## What is being asked
The stretch wanted below opens at the line containing "video (1099, 50)" and closes at the line containing "personal (1028, 50)". Please return it exactly, with no other lines.

## Input
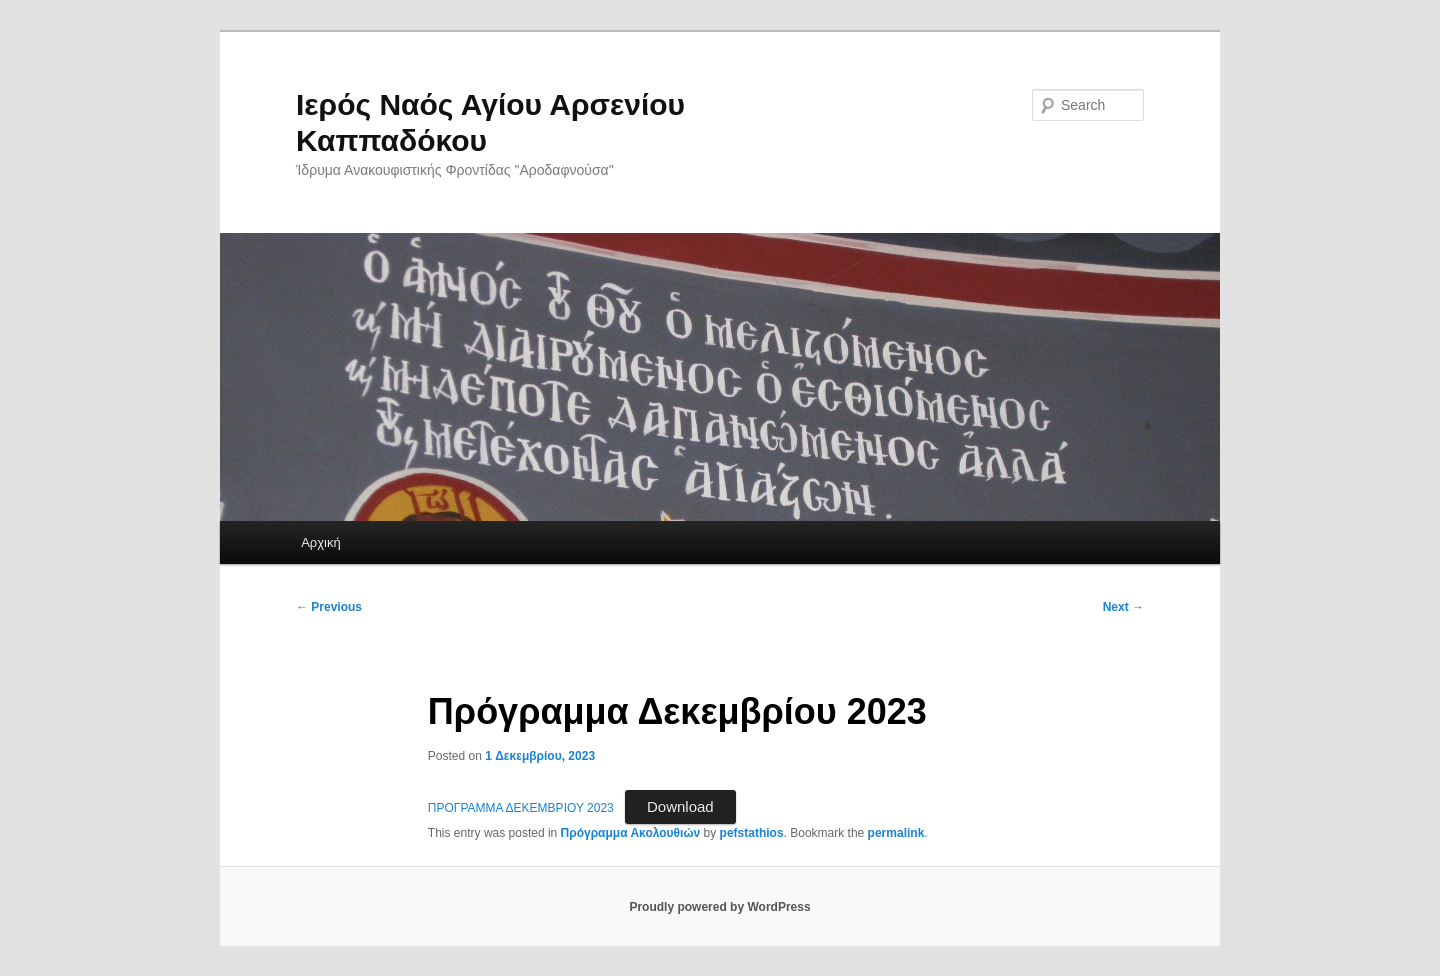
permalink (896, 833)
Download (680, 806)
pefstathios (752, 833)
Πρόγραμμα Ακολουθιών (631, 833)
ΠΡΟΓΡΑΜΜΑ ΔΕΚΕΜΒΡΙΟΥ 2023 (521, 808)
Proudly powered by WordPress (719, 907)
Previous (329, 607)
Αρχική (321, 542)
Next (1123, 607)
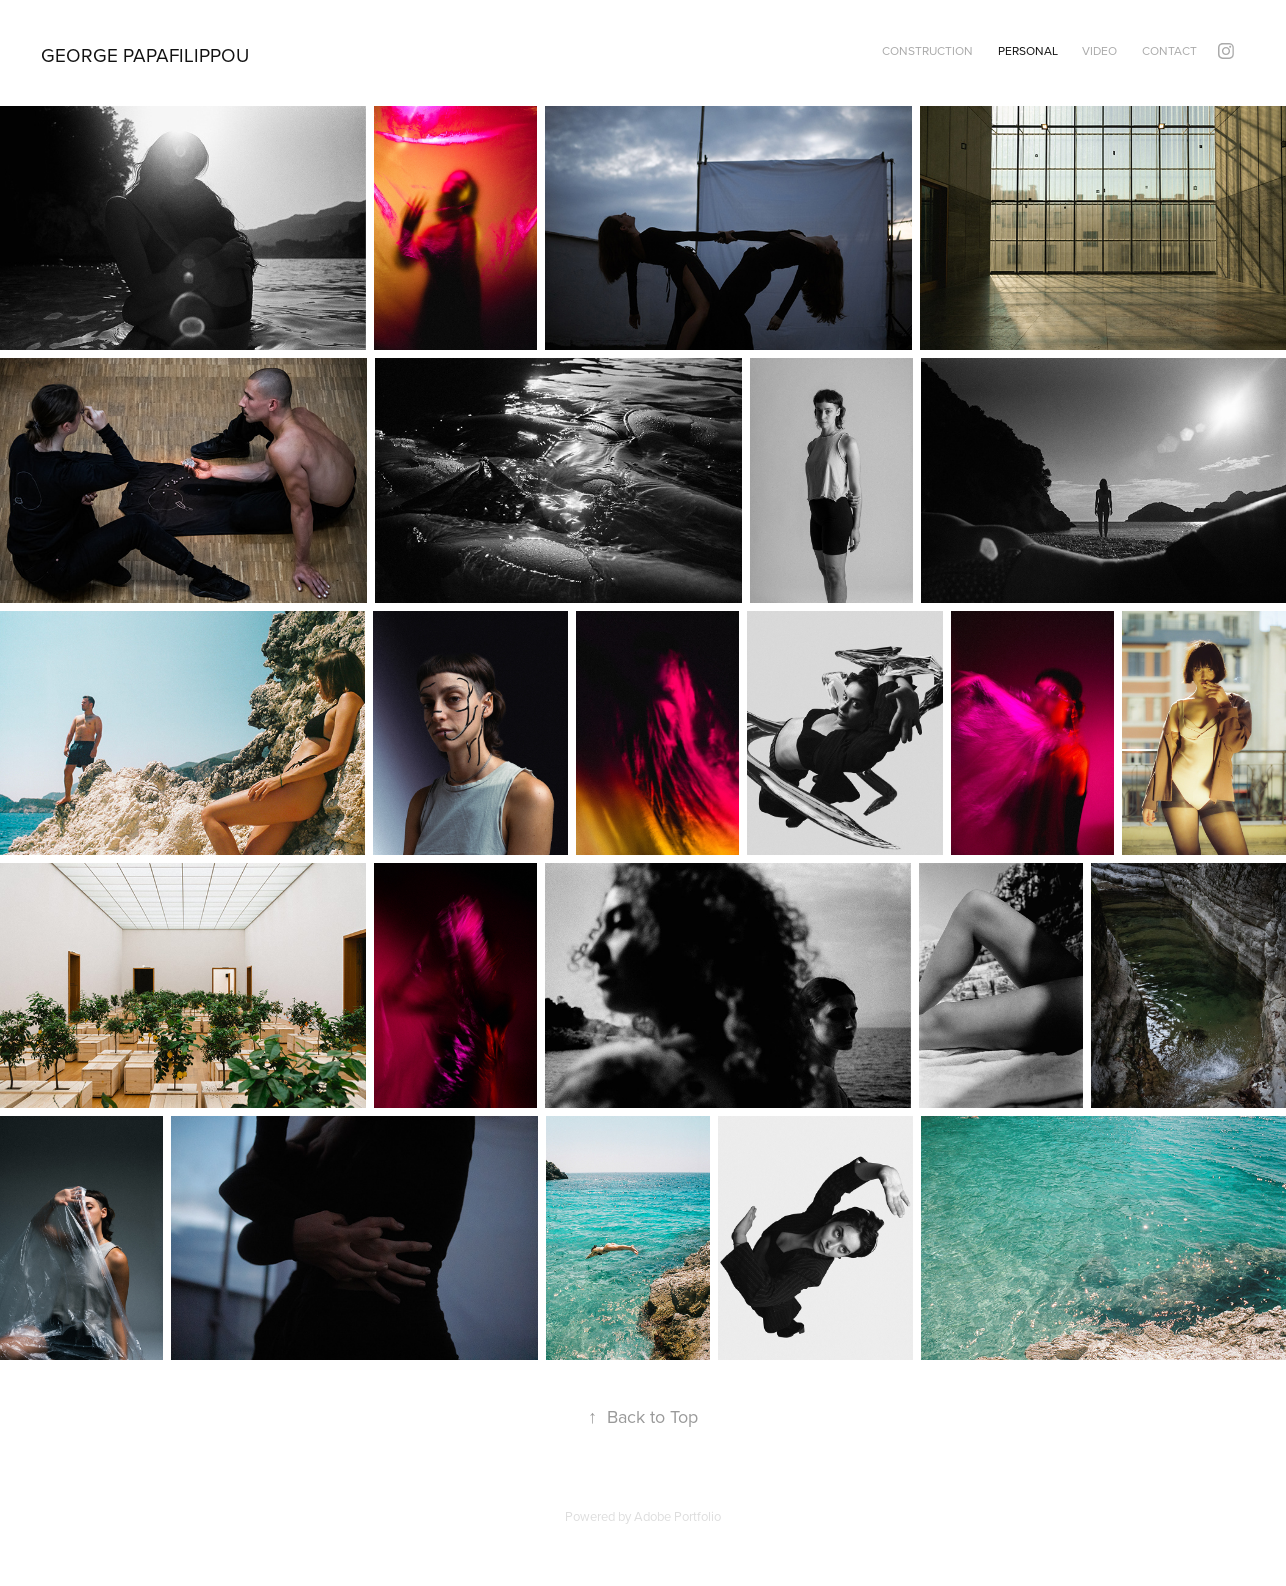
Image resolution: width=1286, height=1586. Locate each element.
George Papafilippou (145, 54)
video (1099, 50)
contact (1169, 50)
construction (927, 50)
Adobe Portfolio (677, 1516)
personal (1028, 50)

---

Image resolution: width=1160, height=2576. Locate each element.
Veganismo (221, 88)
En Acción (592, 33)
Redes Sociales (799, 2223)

## Written answer
video (1099, 50)
contact (1169, 50)
construction (927, 50)
Adobe Portfolio (677, 1516)
personal (1028, 50)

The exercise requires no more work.